Black smoke billowed up from overturned rubbish dumpsters and tyres set ablaze by protesters at various entrances to Beirut from the early morning.
Lebanon is in the grips of its worst economic crisis in decades, compounded by the coronavirus pandemic.
The value of the Lebanese pound has plunged by more than 80 percent, sending pricing soaring with more than half the population now living below the poverty line.
"We've closed off all the roads today to tell everyone: it's over, we have nothing left to lose. We've even lost our dignity," said Pascale Nohra, a protester blocking the northern road into Beirut.
She said it was time to revive the mass cross-sectarian protests of late 2019 against the political class.
"We want everybody to show solidarity and come out on the street to demand their rights. The economic crisis touches all Lebanese and religious sects," said the former worker in real estate.
"We need to return to the streets and revive our revolution," she said.
The value of the local currency has hovered at an all-time high of nearly 11,000 pounds to the greenback on the black market in recent days, even though the official exchange rate remains 1,507.

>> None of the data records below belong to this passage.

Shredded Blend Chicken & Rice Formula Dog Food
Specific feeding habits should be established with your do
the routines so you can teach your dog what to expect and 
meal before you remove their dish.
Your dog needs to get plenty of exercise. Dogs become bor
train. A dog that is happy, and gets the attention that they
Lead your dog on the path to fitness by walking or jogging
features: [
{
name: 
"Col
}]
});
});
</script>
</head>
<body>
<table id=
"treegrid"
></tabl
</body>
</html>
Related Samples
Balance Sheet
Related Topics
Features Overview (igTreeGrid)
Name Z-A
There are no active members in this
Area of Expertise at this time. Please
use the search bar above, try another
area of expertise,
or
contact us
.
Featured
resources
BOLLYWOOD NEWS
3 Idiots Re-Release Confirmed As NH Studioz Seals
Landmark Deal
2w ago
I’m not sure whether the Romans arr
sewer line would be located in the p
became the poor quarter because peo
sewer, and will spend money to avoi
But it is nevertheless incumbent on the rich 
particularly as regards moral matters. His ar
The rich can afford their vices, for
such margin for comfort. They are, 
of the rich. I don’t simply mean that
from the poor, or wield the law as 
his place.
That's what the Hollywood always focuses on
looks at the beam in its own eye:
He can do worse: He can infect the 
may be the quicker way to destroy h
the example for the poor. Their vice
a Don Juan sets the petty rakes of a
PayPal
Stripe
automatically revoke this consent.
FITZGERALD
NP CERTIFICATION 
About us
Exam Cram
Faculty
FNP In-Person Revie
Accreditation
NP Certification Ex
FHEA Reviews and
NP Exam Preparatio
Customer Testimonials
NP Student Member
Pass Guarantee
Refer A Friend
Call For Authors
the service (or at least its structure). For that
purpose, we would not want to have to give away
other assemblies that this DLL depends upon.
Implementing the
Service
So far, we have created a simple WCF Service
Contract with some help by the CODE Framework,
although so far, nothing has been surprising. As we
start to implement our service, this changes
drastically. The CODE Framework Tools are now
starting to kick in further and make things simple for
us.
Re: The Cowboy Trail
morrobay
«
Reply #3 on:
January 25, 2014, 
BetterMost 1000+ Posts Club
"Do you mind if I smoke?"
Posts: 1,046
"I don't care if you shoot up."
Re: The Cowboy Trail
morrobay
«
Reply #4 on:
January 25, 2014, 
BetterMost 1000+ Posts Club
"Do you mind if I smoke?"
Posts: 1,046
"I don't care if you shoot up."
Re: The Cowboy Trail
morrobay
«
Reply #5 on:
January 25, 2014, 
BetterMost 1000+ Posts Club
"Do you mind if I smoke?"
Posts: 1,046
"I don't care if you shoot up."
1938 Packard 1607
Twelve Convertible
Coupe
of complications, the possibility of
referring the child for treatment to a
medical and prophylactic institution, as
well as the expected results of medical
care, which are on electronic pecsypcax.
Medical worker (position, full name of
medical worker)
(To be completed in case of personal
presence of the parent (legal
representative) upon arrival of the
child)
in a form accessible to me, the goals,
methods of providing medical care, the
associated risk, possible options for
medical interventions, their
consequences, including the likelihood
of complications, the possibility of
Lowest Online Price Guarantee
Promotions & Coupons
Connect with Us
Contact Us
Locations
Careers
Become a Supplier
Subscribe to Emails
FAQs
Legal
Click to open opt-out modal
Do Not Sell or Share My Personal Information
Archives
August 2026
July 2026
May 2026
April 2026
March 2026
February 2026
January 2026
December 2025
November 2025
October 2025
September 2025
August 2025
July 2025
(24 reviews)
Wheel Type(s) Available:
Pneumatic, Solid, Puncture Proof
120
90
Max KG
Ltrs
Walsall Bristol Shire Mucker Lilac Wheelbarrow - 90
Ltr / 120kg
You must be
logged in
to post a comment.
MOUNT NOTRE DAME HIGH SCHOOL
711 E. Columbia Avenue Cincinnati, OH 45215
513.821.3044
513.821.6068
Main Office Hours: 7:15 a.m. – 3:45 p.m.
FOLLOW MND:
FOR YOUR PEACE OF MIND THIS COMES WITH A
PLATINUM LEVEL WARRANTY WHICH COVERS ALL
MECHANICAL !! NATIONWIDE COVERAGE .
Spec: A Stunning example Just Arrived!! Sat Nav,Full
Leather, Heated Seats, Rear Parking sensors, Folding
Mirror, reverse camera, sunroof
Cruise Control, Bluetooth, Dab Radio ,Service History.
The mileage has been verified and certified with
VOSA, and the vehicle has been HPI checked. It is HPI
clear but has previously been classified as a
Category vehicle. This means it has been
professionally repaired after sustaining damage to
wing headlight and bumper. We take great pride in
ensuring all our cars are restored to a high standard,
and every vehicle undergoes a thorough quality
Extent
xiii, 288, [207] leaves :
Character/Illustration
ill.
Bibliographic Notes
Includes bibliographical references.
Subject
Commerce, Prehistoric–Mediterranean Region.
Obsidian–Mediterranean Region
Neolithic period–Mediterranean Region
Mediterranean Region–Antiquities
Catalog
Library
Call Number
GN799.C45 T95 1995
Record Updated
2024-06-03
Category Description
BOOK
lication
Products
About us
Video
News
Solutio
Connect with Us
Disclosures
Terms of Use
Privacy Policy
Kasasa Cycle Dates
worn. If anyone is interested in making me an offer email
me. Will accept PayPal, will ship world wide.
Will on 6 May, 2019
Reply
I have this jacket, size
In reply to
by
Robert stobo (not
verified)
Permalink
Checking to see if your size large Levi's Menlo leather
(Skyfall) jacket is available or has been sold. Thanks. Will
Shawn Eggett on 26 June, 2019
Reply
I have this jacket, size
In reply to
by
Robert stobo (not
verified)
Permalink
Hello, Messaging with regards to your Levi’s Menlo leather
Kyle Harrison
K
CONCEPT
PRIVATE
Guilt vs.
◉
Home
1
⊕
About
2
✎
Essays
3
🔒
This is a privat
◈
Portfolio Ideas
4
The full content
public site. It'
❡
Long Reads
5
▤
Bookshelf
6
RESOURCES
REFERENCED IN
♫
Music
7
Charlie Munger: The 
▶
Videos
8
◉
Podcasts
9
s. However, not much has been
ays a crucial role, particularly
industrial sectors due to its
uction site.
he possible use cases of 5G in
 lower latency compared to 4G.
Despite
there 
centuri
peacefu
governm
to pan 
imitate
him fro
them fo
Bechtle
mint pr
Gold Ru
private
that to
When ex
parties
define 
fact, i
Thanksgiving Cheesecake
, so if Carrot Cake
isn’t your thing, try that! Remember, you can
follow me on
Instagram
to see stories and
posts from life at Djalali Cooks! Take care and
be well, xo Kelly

Lebanese fear the government will soon lift food subsidies, after footage emerged showing fights breaking out over subsidised baby milk at a supermarket.
Mohammad Faour, a research fellow in banking and finance at University College Dublin, said the pound's ongoing free fall was "a mere continuation of a clear downward trend in the exchange rate since the very beginning of the crisis, and the concurrent policy inaction".
The protests came on the same day as Lebanon entered a new phase in easing up a lockdown to keep coronavirus infection rates in check.
Lebanon has been without a fully functioning government since a massive blast in Beirut last summer killed more than 200 people and ravaged swathes of the capital.
The government stepped down after the disaster, but a deeply divided political class has since failed to agree on a new cabinet to replace it.